Coming amid unofficial projections that Maryland's bay effort will need an extra $60 million to $100 million a year, the panel's appointment appears aimed at overcoming -- or bypassing -- political resistance to requests for increased government spending.

"Because the public has been saying, 'What's it going to cost?' and 'How are you going to pay for it?' we're going to offer them some ways to pay for it," explained Cecily Majeras, the governor's Chesapeake Bay program coordinator.

The panel, slated to hold its first meeting Monday, will be asked to identify new ways of paying for all or part of the cleanup. Two possibilities: setting up service districts to levy fees for pollution control; and "privatizing" previously public activities such as sewage treatment.

Meanwhile, state and local officials are completing plans for restoring the bay's troubled waters by cleaning up the 10 major river systems that feed into the Chesapeake.

The plans, to be submitted to the Environmental Protection Agency for review by the end of the month, call for upgrading 50 sewage treatment plants to reduce their discharge of nitrogen and phosphorus. Also planned is enlisting most of the state's farmers in largely voluntary programs to control polluted runoff from their fields.

Maryland, Pennsylvania, Virginia, EPA and the District of Columbia pledged seven years ago to reduce nutrient pollution of the bay 40 percent by the year 2000. Nitrogen and phosphorus from sewage, fertilizer and air pollution are fouling the bay's waters, choking off underwater grasses and making deeper waters hostile to fish and crabs.

Phosphate detergent bans and sewage treatment improvements made so far have curtailed phosphorus significantly, but relatively little progress has been made with nitrogen, which is tougher to control because it gets into ground water and the atmosphere.

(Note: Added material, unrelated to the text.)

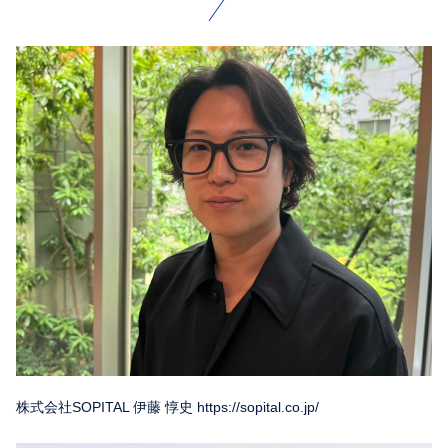
株式会社SOPITAL 伊藤 惇史 https://sopital.co.jp/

The tributary cleanup plans being prepared by Maryland and the other states are intended to continue the progress made since the first bay cleanup agreement was signed in 1983. That progress -- most notably a resurgence in underwater bay grasses -- came as the states and federal government spent roughly $1.5 billion on restoration, with Maryland accounting for nearly two-thirds.

But hard economic times in the early 1990s forced states to cut budgets, and Maryland has pared its bay-related spending from about $160 million in fiscal 1991 to about $100 million this year.

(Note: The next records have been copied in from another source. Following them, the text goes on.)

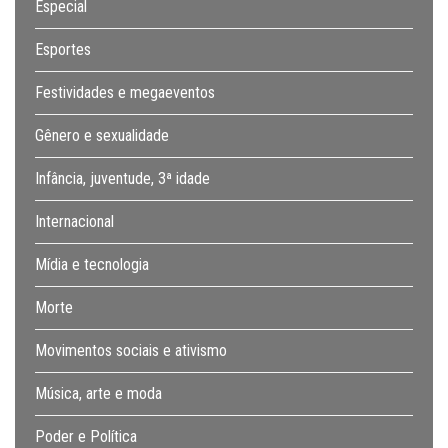
Especial
Esportes
Festividades e megaeventos
Gênero e sexualidade
Infância, juventude, 3ª idade
Internacional
Mídia e tecnologia
Morte
Movimentos sociais e ativismo
Música, arte e moda
Poder e Política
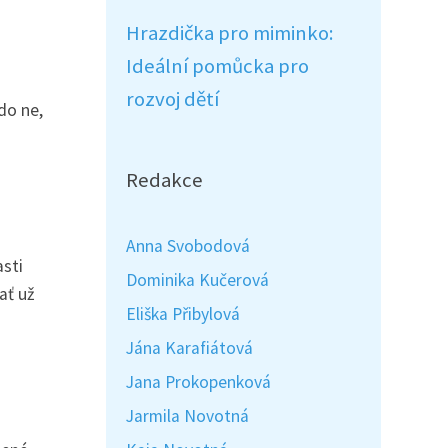
Hrazdička pro miminko:
Ideální pomůcka pro
rozvoj dětí
do ne,
Redakce
Anna Svobodová
asti
Dominika Kučerová
ať už
Eliška Přibylová
Jána Karafiátová
Jana Prokopenková
Jarmila Novotná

State officials say that additional money -- though they don't know how much -- is needed to move the bay cleanup upstream into the estuary's tributaries. "We are not looking for a price tag," said Ms. Majeras. "Restoring a resource is not something you can put a price tag on. It's not like going out and buying a car."

But rough cost projections prepared by James George, a Johns Hopkins graduate student working for the Maryland Department the Environment, foresee the need to boost annual spending by $60 million, and possibly by as much as $100 million.

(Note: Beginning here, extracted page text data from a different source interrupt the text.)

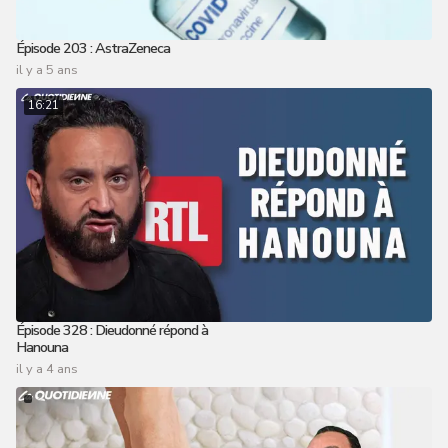
Épisode 203 : AstraZeneca
il y a 5 ans
16:21
Épisode 328 : Dieudonné répond à
Hanouna
il y a 4 ans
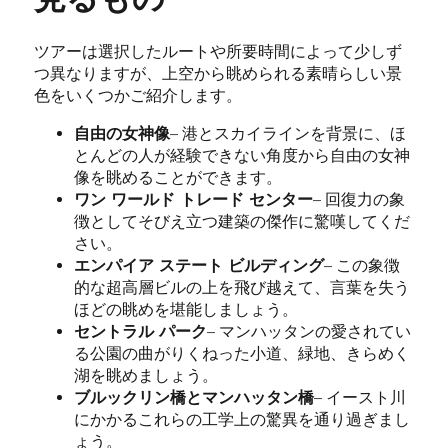
ツアーは選択したルートや所要時間によって少しず
つ異なりますが、上空から眺められる素晴らしい景
色をいくつかご紹介します。
自由の女神像
– 港とスカイラインを背景に、ほ
とんどの人が経験できない角度から自由の女神
像を眺めることができます。
ワン ワールド トレード センター
– 回復力の象
徴としてそびえ立つ建築の傑作に驚嘆してくだ
さい。
エンパイア ステート ビルディング
– この象徴
的な超高層ビルの上を飛び越えて、言葉を失う
ほどの眺めを堪能しましょう。
セントラル パーク
– マンハッタンの愛されてい
る公園の曲がりくねった小道、緑地、きらめく
湖を眺めましょう。
ブルックリン橋とマンハッタン橋
– イースト川
にかかるこれらの工学上の驚異を通り過ぎまし
ょう。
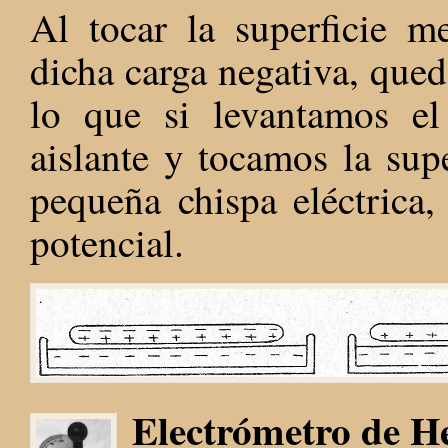
Al tocar la superficie m
dicha carga negativa, que
lo que si levantamos e
aislante y tocamos la supe
pequeña chispa eléctrica,
potencial.
Electrómetro de H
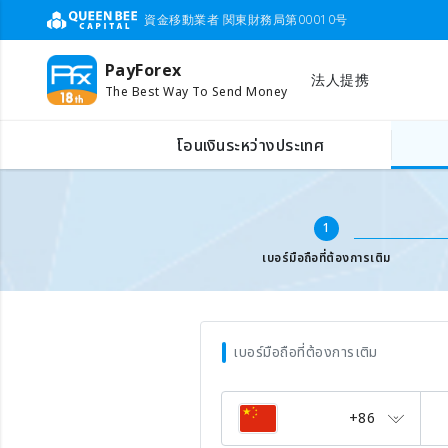
資金移動業者 関東財務局第00010号
PayForex
法人提携
The Best Way To Send Money
เติมเงินเบอร์มือถือต่างประเทศ
ใส่เบอร์มือถือ
โอนเงินระหว่างประเทศ
1
เบอร์มือถือที่ต้องการเติม
เบอร์มือถือที่ต้องการเติม
+86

Those estimates include the yearly costs of financing capital projects like sewage plant upgrades, Mr. George said, plus continuing expenses such as annual subsidies for farmers to control runoff by planting "cover" crops in winter.

Officials discount Mr. George's cost estimates, insisting that they ignore the potential for saving money through innovative techniques.

"We probably are going to have to increase [spending]," Ms. Majeras said. "How much is the logical next question. But it's not simple, and it's going to keep changing."

Carlton Haywood, an official with the Interstate Commission on the Potomac River Basin, said, "All of these numbers are so soft they're hard to defend." Mr. Haywood's own admittedly mushy projections for reducing nutrient pollution in the Potomac alone exceed $200 million a year.

"It's worth people knowing that this is going to be expensive," Mr. Haywood said.

But William Matuszeski, director of EPA's Chesapeake Bay office in Annapolis, said, "You don't want to turn people off.

"We are not talking about substantial increases over the current level of effort," Mr. Matuszeski maintained. "And if we're smart about using technologies and efficiencies, we ought to be able to keep costs under control."

Others say that officials must acknowledge the need to increase spending or risk losing the momentum of the bay restoration.

"Responsibly, if we're going to clean the bay, we have to talk about costs, so the public can make decisions," said Ann Pesiri Swanson, executive director of the Chesapeake Bay Commission, representing legislators from the three bay states.

While overall cost estimates may seem daunting, Mr. George said, the financial burden is not so great when spread over all of Maryland's 5 million residents -- amounting to only about $50 per household per year.

pTC "I don't think this cleanup can come strictly from public dollars," Ms. Swanson said. "I think every individual at some level is going to have to bear some piece of the cost."